Start of Data extract

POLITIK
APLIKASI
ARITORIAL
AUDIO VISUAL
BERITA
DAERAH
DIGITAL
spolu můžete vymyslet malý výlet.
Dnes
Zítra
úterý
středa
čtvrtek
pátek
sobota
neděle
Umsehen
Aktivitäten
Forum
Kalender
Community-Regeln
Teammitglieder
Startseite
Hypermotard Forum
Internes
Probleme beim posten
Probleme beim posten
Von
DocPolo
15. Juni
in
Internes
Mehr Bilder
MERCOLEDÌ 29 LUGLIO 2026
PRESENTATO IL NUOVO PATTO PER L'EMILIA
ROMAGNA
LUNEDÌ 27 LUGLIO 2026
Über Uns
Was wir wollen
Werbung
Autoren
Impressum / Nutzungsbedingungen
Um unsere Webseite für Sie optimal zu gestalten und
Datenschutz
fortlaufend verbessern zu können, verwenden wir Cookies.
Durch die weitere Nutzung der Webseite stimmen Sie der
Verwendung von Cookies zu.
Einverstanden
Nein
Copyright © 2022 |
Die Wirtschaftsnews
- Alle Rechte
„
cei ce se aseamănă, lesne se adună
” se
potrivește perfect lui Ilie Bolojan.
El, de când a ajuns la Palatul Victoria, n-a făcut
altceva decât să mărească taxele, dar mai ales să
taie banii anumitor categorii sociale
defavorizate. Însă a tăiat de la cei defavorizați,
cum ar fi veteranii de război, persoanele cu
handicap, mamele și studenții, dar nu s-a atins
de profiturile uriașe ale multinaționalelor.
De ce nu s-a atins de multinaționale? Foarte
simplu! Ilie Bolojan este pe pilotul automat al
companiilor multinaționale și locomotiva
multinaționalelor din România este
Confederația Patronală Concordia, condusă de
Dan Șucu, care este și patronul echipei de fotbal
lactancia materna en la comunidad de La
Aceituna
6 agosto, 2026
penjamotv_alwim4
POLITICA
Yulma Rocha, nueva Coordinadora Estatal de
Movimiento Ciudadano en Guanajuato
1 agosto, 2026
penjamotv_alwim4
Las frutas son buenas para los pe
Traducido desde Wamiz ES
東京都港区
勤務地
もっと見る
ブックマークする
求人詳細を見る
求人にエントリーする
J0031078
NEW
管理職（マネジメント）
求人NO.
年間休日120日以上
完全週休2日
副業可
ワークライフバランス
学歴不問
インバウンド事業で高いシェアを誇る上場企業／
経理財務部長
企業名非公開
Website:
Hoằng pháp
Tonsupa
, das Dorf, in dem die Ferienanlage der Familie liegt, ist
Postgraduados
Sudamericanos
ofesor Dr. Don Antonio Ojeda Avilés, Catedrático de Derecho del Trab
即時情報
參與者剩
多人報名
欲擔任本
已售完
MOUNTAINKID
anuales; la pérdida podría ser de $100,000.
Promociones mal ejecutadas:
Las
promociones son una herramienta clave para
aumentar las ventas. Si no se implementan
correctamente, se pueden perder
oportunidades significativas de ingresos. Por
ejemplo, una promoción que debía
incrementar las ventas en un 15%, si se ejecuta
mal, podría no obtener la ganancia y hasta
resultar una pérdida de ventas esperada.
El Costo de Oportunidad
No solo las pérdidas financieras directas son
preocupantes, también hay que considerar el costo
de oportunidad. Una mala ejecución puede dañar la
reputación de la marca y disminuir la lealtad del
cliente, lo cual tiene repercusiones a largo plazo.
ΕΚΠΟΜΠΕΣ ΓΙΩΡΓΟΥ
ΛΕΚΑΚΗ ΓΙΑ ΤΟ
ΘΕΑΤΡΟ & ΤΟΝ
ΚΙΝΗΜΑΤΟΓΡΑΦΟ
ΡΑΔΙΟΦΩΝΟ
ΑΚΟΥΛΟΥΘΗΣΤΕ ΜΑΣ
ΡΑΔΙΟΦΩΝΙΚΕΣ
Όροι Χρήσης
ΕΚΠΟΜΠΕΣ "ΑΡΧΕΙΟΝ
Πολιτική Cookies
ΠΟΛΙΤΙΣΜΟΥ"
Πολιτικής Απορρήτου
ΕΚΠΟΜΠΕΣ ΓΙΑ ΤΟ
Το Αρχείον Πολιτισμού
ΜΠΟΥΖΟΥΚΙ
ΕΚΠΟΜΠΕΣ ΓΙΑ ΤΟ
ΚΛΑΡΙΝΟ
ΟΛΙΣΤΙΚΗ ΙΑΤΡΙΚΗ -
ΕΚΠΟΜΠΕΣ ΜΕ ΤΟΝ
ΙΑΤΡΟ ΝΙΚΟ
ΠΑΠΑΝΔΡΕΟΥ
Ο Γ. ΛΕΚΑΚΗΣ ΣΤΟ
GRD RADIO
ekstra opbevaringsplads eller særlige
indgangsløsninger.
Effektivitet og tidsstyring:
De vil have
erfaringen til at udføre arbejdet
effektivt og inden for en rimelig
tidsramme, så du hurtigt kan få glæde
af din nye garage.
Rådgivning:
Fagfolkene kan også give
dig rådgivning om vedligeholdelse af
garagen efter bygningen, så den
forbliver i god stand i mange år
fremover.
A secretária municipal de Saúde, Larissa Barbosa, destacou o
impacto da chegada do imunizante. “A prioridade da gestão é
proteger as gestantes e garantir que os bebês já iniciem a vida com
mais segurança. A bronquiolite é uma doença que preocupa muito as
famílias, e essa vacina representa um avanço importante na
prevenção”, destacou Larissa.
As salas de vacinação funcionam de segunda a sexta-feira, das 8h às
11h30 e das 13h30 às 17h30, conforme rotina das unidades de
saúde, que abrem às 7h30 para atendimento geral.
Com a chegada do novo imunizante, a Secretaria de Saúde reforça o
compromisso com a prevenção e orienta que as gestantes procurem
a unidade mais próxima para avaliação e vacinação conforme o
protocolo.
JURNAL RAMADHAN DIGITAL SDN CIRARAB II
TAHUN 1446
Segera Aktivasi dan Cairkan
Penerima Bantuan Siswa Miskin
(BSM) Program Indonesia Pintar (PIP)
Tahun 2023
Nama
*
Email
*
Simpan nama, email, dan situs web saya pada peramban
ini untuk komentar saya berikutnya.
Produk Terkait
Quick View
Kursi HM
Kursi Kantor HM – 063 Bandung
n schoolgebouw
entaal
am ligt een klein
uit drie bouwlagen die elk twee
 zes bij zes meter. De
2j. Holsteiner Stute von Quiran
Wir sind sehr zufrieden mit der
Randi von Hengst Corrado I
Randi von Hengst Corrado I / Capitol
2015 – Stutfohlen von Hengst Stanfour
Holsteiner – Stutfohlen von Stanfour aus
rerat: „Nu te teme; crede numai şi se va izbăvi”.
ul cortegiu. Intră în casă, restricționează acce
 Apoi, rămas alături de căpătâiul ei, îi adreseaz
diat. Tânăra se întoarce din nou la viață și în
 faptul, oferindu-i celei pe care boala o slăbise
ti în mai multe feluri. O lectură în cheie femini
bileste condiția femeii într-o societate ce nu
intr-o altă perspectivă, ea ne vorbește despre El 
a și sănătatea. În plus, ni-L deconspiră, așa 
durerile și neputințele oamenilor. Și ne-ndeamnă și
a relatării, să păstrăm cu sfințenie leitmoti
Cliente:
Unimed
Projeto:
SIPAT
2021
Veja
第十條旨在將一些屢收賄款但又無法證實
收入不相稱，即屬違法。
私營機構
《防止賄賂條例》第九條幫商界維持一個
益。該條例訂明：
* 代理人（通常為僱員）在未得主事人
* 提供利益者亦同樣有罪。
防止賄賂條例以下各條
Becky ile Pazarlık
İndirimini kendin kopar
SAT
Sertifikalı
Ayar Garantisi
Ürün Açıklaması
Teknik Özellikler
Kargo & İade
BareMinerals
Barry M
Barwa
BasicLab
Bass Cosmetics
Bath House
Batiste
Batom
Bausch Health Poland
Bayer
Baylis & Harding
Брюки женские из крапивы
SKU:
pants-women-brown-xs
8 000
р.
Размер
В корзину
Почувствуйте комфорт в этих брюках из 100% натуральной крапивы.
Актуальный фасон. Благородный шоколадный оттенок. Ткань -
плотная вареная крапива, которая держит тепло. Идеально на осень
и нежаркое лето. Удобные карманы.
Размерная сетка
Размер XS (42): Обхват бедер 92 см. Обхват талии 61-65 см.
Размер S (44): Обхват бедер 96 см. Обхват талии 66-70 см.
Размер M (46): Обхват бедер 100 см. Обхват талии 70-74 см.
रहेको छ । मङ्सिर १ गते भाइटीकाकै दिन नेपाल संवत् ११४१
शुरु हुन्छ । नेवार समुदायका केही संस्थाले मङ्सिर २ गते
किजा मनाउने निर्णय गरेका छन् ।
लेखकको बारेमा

End of Data extract

■ **Your goal**:
Would you please copy each line of the listing that contains the word "Обхват"?

■ **Result of this task**:
Размер XS (42): Обхват бедер 92 см. Обхват талии 61-65 см.
Размер S (44): Обхват бедер 96 см. Обхват талии 66-70 см.
Размер M (46): Обхват бедер 100 см. Обхват талии 70-74 см.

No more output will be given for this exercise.